■ **What this task involves**
From the entries below, please gather each line containing the string "scrollbar".

■ **Recorded data**
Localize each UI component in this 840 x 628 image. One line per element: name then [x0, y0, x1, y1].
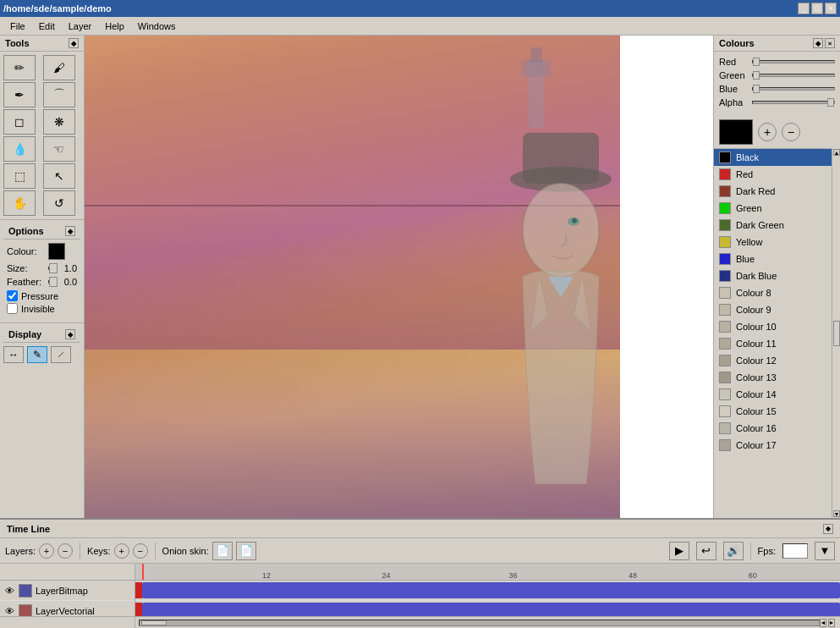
playhead[interactable] — [142, 564, 144, 580]
options-collapse-button[interactable]: ◆ — [65, 226, 75, 236]
display-icon-1[interactable]: ↔ — [3, 346, 24, 363]
maximize-button[interactable]: □ — [811, 3, 823, 14]
pen-tool[interactable]: ✒ — [3, 82, 36, 107]
sound-button[interactable]: 🔊 — [723, 542, 744, 560]
smudge-tool[interactable]: ❋ — [43, 109, 75, 135]
colours-rgb-section: Red Green Blue Alpha — [714, 52, 840, 116]
timeline-scroll-thumb[interactable] — [141, 620, 167, 625]
colours-scrollbar[interactable]: ▲ ▼ — [832, 148, 840, 518]
hand-tool[interactable]: ☜ — [43, 136, 75, 162]
timeline: Time Line ◆ Layers: + − Keys: + − Onion … — [0, 518, 840, 628]
play-button[interactable]: ▶ — [669, 542, 689, 560]
feather-value: 0.0 — [56, 277, 77, 287]
colours-scroll-down[interactable]: ▼ — [833, 510, 840, 517]
colour-item[interactable]: Dark Green — [714, 217, 832, 234]
onion-next-button[interactable]: 📄 — [236, 542, 256, 560]
move-tool[interactable]: ↖ — [43, 163, 75, 189]
fps-arrow-button[interactable]: ▼ — [815, 542, 835, 560]
feather-slider[interactable] — [48, 280, 52, 284]
colour-item[interactable]: Black — [714, 149, 832, 166]
colour-swatch[interactable] — [48, 243, 65, 260]
colour-item[interactable]: Dark Blue — [714, 267, 832, 284]
colour-item[interactable]: Colour 12 — [714, 352, 832, 369]
colour-item[interactable]: Colour 13 — [714, 369, 832, 386]
bitmap-track-row[interactable] — [135, 581, 840, 601]
select-tool[interactable]: ⬚ — [3, 163, 36, 189]
rotate-tool[interactable]: ↺ — [43, 190, 75, 216]
colours-option-button[interactable]: ◆ — [813, 38, 823, 48]
clock-tower — [529, 60, 544, 128]
tools-collapse-button[interactable]: ◆ — [69, 38, 79, 48]
bitmap-layer-visibility[interactable]: 👁 — [3, 585, 15, 597]
colour-item[interactable]: Colour 15 — [714, 403, 832, 420]
colour-add-button[interactable]: + — [758, 123, 777, 141]
vector-layer-visibility[interactable]: 👁 — [3, 605, 15, 617]
display-icons: ↔ ✎ ⟋ — [3, 346, 80, 363]
invisible-checkbox[interactable] — [7, 303, 18, 314]
close-button[interactable]: × — [825, 3, 837, 14]
window-controls[interactable]: _ □ × — [798, 3, 837, 14]
display-icon-2[interactable]: ✎ — [27, 346, 47, 363]
colour-item[interactable]: Dark Red — [714, 183, 832, 200]
vector-layer-label: 👁 LayerVectorial — [0, 601, 135, 616]
colour-item[interactable]: Colour 11 — [714, 335, 832, 352]
pan-tool[interactable]: ✋ — [3, 190, 36, 216]
colour-remove-button[interactable]: − — [782, 123, 800, 141]
timeline-collapse-button[interactable]: ◆ — [823, 524, 833, 534]
canvas-area[interactable] — [85, 36, 713, 518]
colour-item[interactable]: Colour 9 — [714, 301, 832, 318]
blue-slider[interactable] — [752, 87, 835, 91]
colour-item[interactable]: Colour 14 — [714, 386, 832, 403]
colour-item[interactable]: Green — [714, 200, 832, 217]
colour-item[interactable]: Colour 8 — [714, 284, 832, 301]
colour-item[interactable]: Yellow — [714, 234, 832, 251]
menu-layer[interactable]: Layer — [62, 19, 99, 33]
colour-item[interactable]: Colour 10 — [714, 318, 832, 335]
colours-scroll-up[interactable]: ▲ — [833, 149, 840, 156]
loop-button[interactable]: ↩ — [696, 542, 716, 560]
bitmap-layer-icon — [19, 584, 32, 598]
brush-tool[interactable]: 🖌 — [43, 55, 75, 80]
colour-item[interactable]: Colour 17 — [714, 437, 832, 454]
remove-layer-button[interactable]: − — [58, 543, 73, 559]
display-collapse-button[interactable]: ◆ — [65, 329, 75, 339]
colour-item[interactable]: Colour 16 — [714, 420, 832, 437]
display-icon-3[interactable]: ⟋ — [51, 346, 71, 363]
timeline-scroll-left[interactable]: ◄ — [820, 619, 826, 627]
lasso-tool[interactable]: ⌒ — [43, 82, 75, 107]
colour-item[interactable]: Blue — [714, 251, 832, 267]
options-header: Options ◆ — [3, 223, 80, 240]
green-slider[interactable] — [752, 74, 835, 77]
eraser-tool[interactable]: ◻ — [3, 109, 36, 135]
add-layer-button[interactable]: + — [39, 543, 54, 559]
colour-item-label: Dark Blue — [736, 271, 777, 281]
colours-close-button[interactable]: × — [825, 38, 835, 48]
colour-dot — [719, 439, 731, 451]
eyedropper-tool[interactable]: 💧 — [3, 136, 36, 162]
separator-3 — [750, 543, 751, 559]
menu-help[interactable]: Help — [98, 19, 131, 33]
timeline-scroll-right[interactable]: ► — [828, 619, 835, 627]
colours-scroll-thumb[interactable] — [833, 321, 840, 346]
pressure-checkbox[interactable] — [7, 290, 18, 301]
menu-edit[interactable]: Edit — [32, 19, 62, 33]
red-slider[interactable] — [752, 60, 835, 63]
layers-label: Layers: — [5, 546, 36, 556]
fps-input[interactable]: 12 — [782, 543, 808, 559]
menu-windows[interactable]: Windows — [131, 19, 183, 33]
remove-key-button[interactable]: − — [133, 543, 148, 559]
menu-file[interactable]: File — [3, 19, 32, 33]
alpha-slider[interactable] — [752, 101, 835, 104]
onion-prev-button[interactable]: 📄 — [212, 542, 233, 560]
add-key-button[interactable]: + — [114, 543, 129, 559]
colours-title: Colours — [719, 38, 755, 48]
size-slider[interactable] — [48, 267, 52, 270]
timeline-horizontal-scrollbar[interactable] — [139, 620, 820, 626]
colour-item-label: Colour 15 — [736, 406, 777, 416]
minimize-button[interactable]: _ — [798, 3, 810, 14]
colour-item[interactable]: Red — [714, 166, 832, 183]
vector-track-row[interactable] — [135, 601, 840, 616]
colour-preview — [719, 119, 753, 145]
pencil-tool[interactable]: ✏ — [3, 55, 36, 80]
keys-label: Keys: — [87, 546, 111, 556]
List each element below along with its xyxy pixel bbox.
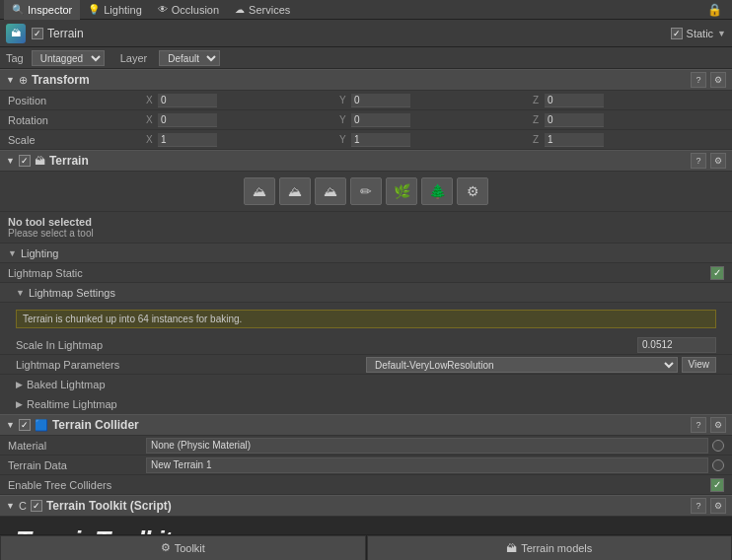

■ **The answer**
colours-scrollbar[interactable]: ▲ ▼ — [832, 148, 840, 518]
timeline-horizontal-scrollbar[interactable] — [139, 620, 820, 626]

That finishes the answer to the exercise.